I am working on Linux and I'm running the following:
$ ls -t postgresq*.log | head -n1 | xargs grep "ALTER USER"
< pg_user 2021-07-15 05:03:41.609 EDT > LOG: statement: ALTER USER username WITH ENCRYPTED PASSWORD 'JUly@#12' valid until '2021-07-20';
But I only want to grep the string below:
ALTER USER username WITH ENCRYPTED PASSWORD 'JUly@#12' valid until '2021-07-20';
Just use -o (from man grep):
$ man grep | grep -P -A1 -- '^\s+-o'
-o, --only-matching
Print only the matched (non-empty) parts of a matching line, with each such part on a separate output line.
Since -o will make grep print only the matched part of the line, you can just search for ALTER USER.* to match everything from ALTER USER to the end:
$ ls -t postgresq*.log | head -n1 | xargs grep -oP 'ALTER USER.*'
ALTER USER username WITH ENCRYPTED PASSWORD 'JUly@#12' valid until '2021-07-20';
Note that parsing the output of ls is generally not a good idea, but it is probably safe in your case since these log files should have simple names.
Using teh zsh shell and sed to find and modify the line you're looking for:
sed '/ALTER USER/ s/.*statement: //' postgresq*.log(.om[1])
The globbing pattern postgresq*.log(.om[1]) was explained in some detail in my answer to your previous question.

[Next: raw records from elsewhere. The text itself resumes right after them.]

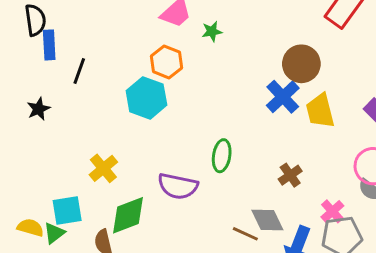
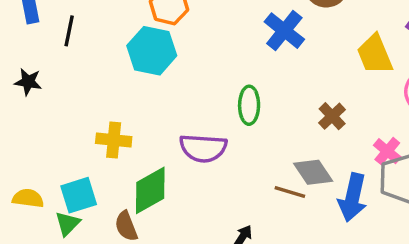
blue cross: (283, 97) -> (284, 31), moved
black star: (39, 109) -> (28, 82), turned -30
yellow trapezoid: (320, 111) -> (375, 54), moved
yellow cross: (103, 168) -> (114, 140), turned -36
yellow semicircle: (30, 228) -> (28, 198), moved

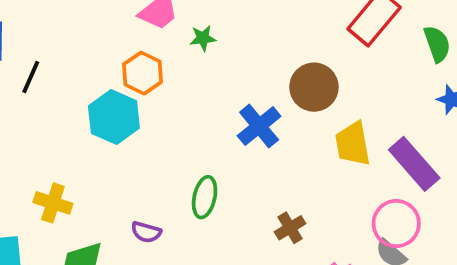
yellow trapezoid: (375, 54) -> (353, 144), moved
purple semicircle: (203, 148) -> (146, 232), size x0.6

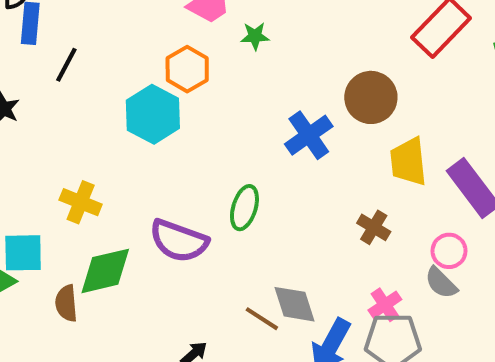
pink circle: (396, 224) -> (449, 251), size x0.7
brown cross: (290, 228) -> (374, 227), moved, turned -32
purple semicircle: (146, 232) -> (179, 241), size x1.8

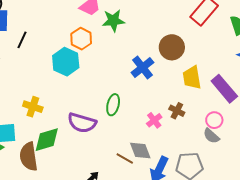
green star: (255, 36) -> (113, 21), size x1.6
brown semicircle: (66, 303) -> (29, 157), size x1.6
pink cross: (385, 305) -> (154, 120), moved

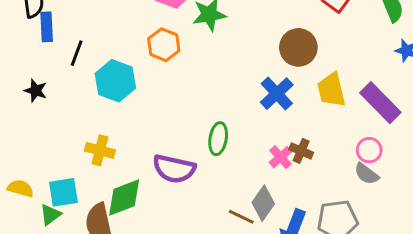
cyan hexagon: (66, 62) -> (115, 81), moved
blue cross: (142, 67) -> (277, 94), moved
brown cross: (177, 111) -> (301, 151), moved
gray diamond: (140, 151) -> (263, 203), turned 60

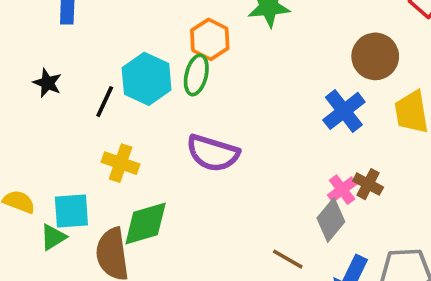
black line: (77, 53) -> (105, 102), moved
green ellipse: (218, 139) -> (196, 75), moved
purple semicircle: (174, 169) -> (213, 153), moved
gray diamond: (263, 203) -> (331, 220), moved

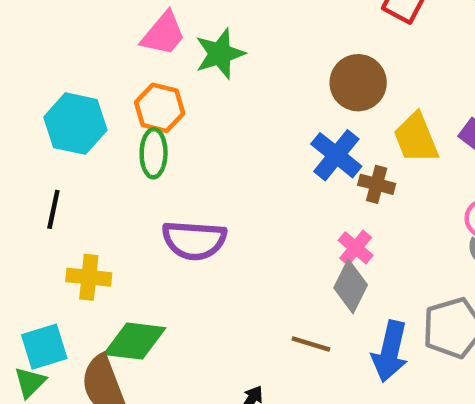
cyan hexagon: (147, 79) -> (75, 124), moved
brown cross: (368, 184) -> (377, 184), moved
green diamond: (146, 223) -> (135, 341), turned 36

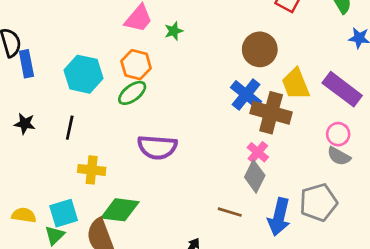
green star: (220, 54) -> (174, 31), size x0.6
green ellipse: (154, 153) -> (132, 93), turned 52
brown cross: (377, 184) -> (271, 113), size x1.8

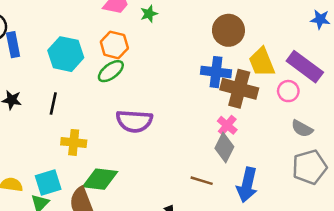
blue cross: (246, 95) -> (216, 72), turned -32
pink circle: (338, 134) -> (288, 91), moved
gray pentagon: (318, 202) -> (310, 167), moved

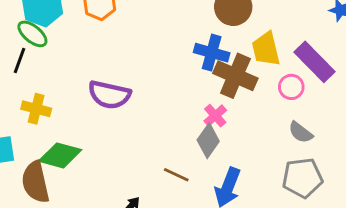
green ellipse: (111, 71) -> (32, 34), moved, turned 68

In short, it expands to the name of the most recently modified regular file whose name matches postgresq*.log, or it generates an error if no names matches the pattern.
The sed expression
/ALTER USER/ s/.*statement: //
will find any line that contains the string ALTER USER in the given file, and then delete everything from the start of that line up to the space after the string statement:.